→ DATASET CONTENT
··········

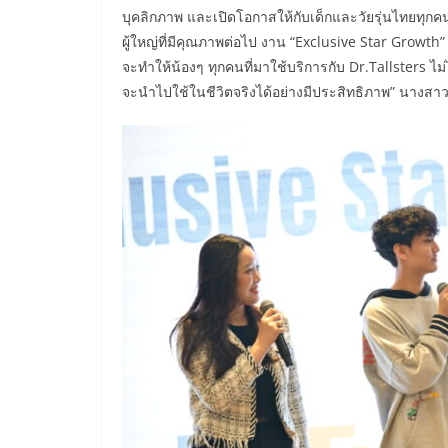
บุคลิกภาพ และเปิดโอกาสให้กับเด็กและวัยรุ่นไทยทุกคน
ผู้ใหญ่ที่มีคุณภาพต่อไป งาน “Exclusive Star Growth” 
จะทำให้น้องๆ ทุกคนที่มาใช้บริการกับ Dr.Tallsters ไม่
จะนำไปใช้ในชีวิตจริงได้อย่างมีประสิทธิภาพ” นางสาว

··········

→ TASK DIRECTIONS
Could the data above be returned in full, exactly, with every image left out?

→ RESULT OF THIS EXERCISE
บุคลิกภาพ และเปิดโอกาสให้กับเด็กและวัยรุ่นไทยทุกคน
ผู้ใหญ่ที่มีคุณภาพต่อไป งาน “Exclusive Star Growth” 
จะทำให้น้องๆ ทุกคนที่มาใช้บริการกับ Dr.Tallsters ไม่
จะนำไปใช้ในชีวิตจริงได้อย่างมีประสิทธิภาพ” นางสาว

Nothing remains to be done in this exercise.